> [Collected data]:
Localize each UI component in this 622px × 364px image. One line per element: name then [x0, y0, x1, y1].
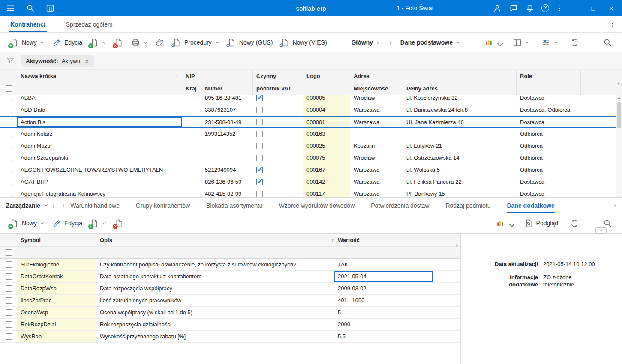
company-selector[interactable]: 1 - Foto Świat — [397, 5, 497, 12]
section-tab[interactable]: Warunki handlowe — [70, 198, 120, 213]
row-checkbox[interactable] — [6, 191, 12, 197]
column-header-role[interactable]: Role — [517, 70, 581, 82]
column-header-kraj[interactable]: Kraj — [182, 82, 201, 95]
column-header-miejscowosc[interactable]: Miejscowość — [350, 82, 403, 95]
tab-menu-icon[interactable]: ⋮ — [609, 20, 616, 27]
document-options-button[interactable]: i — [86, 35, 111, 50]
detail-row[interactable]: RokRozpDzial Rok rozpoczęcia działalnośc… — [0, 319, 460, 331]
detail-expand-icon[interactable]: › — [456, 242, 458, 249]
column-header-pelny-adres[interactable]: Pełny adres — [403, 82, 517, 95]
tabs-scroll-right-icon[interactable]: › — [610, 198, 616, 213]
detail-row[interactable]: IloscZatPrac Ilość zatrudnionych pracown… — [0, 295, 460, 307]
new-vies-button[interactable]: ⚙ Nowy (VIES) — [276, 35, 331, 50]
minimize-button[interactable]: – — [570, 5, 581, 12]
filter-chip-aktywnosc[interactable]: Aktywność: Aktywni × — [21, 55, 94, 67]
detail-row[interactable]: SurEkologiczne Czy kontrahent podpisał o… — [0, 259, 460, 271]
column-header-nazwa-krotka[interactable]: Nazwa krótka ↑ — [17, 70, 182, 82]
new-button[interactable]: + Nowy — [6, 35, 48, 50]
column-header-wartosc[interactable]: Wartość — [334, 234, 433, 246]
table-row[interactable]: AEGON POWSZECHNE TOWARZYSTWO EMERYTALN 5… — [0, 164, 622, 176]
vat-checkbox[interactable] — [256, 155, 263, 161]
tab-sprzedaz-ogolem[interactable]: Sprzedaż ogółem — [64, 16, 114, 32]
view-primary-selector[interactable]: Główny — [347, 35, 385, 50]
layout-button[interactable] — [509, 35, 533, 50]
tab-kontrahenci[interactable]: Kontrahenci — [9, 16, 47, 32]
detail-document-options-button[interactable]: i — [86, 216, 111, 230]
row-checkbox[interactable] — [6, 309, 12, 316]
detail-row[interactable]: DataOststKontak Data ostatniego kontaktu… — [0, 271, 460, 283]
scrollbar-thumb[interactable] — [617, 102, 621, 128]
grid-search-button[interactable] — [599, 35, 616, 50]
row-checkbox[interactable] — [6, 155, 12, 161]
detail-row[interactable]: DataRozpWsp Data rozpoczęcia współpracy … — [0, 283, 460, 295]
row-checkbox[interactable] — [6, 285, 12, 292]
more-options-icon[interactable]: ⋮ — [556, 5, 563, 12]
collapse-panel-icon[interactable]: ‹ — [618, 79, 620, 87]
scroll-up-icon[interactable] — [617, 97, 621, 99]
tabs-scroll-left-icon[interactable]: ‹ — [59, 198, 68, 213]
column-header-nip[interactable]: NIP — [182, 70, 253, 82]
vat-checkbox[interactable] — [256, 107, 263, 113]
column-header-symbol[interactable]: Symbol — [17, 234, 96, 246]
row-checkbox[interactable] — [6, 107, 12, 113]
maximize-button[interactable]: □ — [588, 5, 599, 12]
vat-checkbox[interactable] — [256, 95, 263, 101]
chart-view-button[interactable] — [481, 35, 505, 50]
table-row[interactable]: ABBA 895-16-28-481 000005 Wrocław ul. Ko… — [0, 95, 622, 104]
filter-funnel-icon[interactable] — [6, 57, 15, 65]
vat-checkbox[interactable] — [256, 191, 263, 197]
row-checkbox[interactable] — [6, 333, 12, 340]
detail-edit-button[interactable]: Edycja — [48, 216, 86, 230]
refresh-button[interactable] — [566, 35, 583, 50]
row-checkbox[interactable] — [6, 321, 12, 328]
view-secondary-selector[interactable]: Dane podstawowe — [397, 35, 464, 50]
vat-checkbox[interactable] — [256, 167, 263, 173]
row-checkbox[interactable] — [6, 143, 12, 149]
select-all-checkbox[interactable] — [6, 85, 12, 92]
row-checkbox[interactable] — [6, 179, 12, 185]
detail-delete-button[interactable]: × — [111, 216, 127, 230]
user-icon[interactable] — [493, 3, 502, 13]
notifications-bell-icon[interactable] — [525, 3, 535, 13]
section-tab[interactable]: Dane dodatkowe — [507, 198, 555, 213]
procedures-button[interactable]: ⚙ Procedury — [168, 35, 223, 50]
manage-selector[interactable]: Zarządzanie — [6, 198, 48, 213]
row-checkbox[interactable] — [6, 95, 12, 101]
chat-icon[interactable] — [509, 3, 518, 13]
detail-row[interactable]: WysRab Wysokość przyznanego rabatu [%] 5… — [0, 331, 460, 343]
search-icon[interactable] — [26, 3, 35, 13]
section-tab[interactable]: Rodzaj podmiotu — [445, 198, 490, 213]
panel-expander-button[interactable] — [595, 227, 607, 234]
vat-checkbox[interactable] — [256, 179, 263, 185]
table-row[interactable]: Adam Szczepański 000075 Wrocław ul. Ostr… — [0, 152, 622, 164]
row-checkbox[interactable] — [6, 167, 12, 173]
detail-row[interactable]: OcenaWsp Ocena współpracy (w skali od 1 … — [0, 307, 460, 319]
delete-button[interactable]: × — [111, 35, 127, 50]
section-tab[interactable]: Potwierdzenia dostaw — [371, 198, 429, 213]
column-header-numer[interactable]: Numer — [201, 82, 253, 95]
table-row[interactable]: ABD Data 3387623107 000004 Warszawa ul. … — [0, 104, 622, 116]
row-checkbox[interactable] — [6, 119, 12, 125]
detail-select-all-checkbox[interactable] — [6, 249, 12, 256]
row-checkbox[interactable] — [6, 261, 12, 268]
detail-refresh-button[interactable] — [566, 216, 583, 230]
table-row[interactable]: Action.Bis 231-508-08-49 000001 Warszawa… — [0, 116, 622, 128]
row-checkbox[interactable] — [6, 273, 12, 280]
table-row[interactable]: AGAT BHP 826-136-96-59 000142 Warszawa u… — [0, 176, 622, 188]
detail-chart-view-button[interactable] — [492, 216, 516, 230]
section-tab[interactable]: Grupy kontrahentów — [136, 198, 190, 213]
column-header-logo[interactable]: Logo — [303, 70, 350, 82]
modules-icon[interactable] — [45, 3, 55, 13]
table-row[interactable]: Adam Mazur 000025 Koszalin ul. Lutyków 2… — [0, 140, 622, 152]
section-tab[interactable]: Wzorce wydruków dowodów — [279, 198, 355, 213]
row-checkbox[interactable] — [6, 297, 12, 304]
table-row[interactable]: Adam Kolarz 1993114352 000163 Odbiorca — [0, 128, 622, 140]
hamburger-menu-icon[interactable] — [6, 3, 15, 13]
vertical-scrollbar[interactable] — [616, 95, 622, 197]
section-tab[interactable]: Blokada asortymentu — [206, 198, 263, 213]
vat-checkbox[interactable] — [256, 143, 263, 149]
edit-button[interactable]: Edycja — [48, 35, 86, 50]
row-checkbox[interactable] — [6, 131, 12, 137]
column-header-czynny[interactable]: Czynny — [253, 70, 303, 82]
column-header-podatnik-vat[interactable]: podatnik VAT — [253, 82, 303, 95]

> [Your instructions]: Find every line in the records that holds the word "panel", then state the count alone.

> [Output below]: 2